Concluirei pois estas limitadas considerações, lembrando ao governo que Portugal é na sua pequena extensão de terreno banhado pelo oceano e cortado por differente rios, e a verdadeira linha ferrea e a mais importante, e a de primeira necessidade, é a que cortar no maior numero de portos possiveis, pondo-nos em contacto e communicação com a Europa; e sem duvida essa linha é a que passa pelo districto de Castello Branco, junto a Idanha, linha que atravessa grande extensão de terrenos ferteis e productivos (apoiados).

O sr. Visconde de Gouveia: — Sr. presidente, já que se fallou em rede de caminhos de ferro, eu chamo a attenção do sr. ministro das obras publicas para o caminho de ferro da Beira Alta, e parece-me que é essa a verdadeira linha de communicação europeia.
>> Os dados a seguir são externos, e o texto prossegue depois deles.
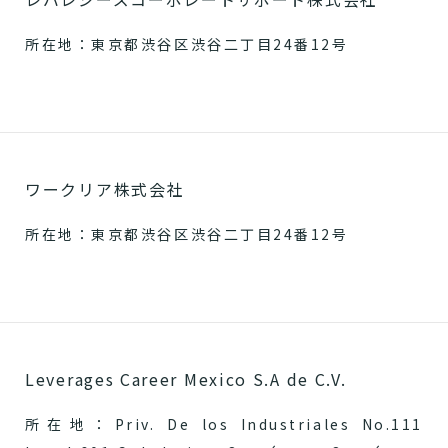
所在地：東京都渋谷区渋谷二丁目24番12号
ワークリア株式会社
所在地：東京都渋谷区渋谷二丁目24番12号
Leverages Career Mexico S.A de C.V.
所在地：Priv. De los Industriales No.111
O sr. Vaz Preto: — Apoiado.

O Orador: — Essa communicação tem sido estudada varias vezes nesse sentido, e será ella a mais curta para nos ligar ao resto da Europa. Este caminho atravessará uma provincia fertilissima, rica em productos agricolas, não só em cereaes como em excellentes vinhos, com uma população laboriosa e abundante, e um terreno facil para ser cortado pelo caminho de ferro. Sem contestar a utilidade que resultará ao paiz de melhores ligações com a provincia da Beira Baixa, como o meu amigo o collega, o sr. Vaz Preto, acaba de provar, parece-me que este caminho de ferro deve merecer a attenção dos poderes publicos, porque já differentes companhias, em diversas epochas, têem tentado fazer esse caminho, e isso mostra que acham alguma utilidade em o construir. Não me demorarei em mais considerações sobre este objecto, porque são obvias, mas visto que se tratava de caminhos de ferro não pude deixar de tocar n'este ponto.

Por esta occasião, já que fallei no terreno por onde deve passar este caminho de ferro, chamarei a attenção do sr. ministro das obras publicas sobre o estado lastimoso em que se acham as estradas no districto da Guarda.

O districto de Vizeu esta já communicado com um caminho de ferro, e tem muito adiantadas as obras da maior parte das estradas, emquanto o districto da Guarda tem as estradas votadas por lei, mas não tem uma unica estrada concluida, nem tem uma diligencia, esta fóra de toda a communicação com o caminho de ferro.

Eu conheço a actividade do sr. ministro das obras publicas, e sei mesmo que tem dado providencias a este respeito. Os abusos nas obras das estradas são muitos; os empreiteiros têem abusado excessivamente nas concessões que se lhe tem feito por diversas vezes, e só com uma medida energica é que se póde pôr cobro aos inconvenientes a que alludo.

Aproveitei esta occasião para lembrar ao sr. ministro das obras publicas os factos que apontei, a fim de que s. ex.ª tome as providencias necessarias para que aquelle districto possua as estradas que lhe estão votadas.

O sr. Marquez de Sá da Bandeira: — Sr. presidente, o que disse o meu amigo o sr. Vaz Preto é de toda a verdade.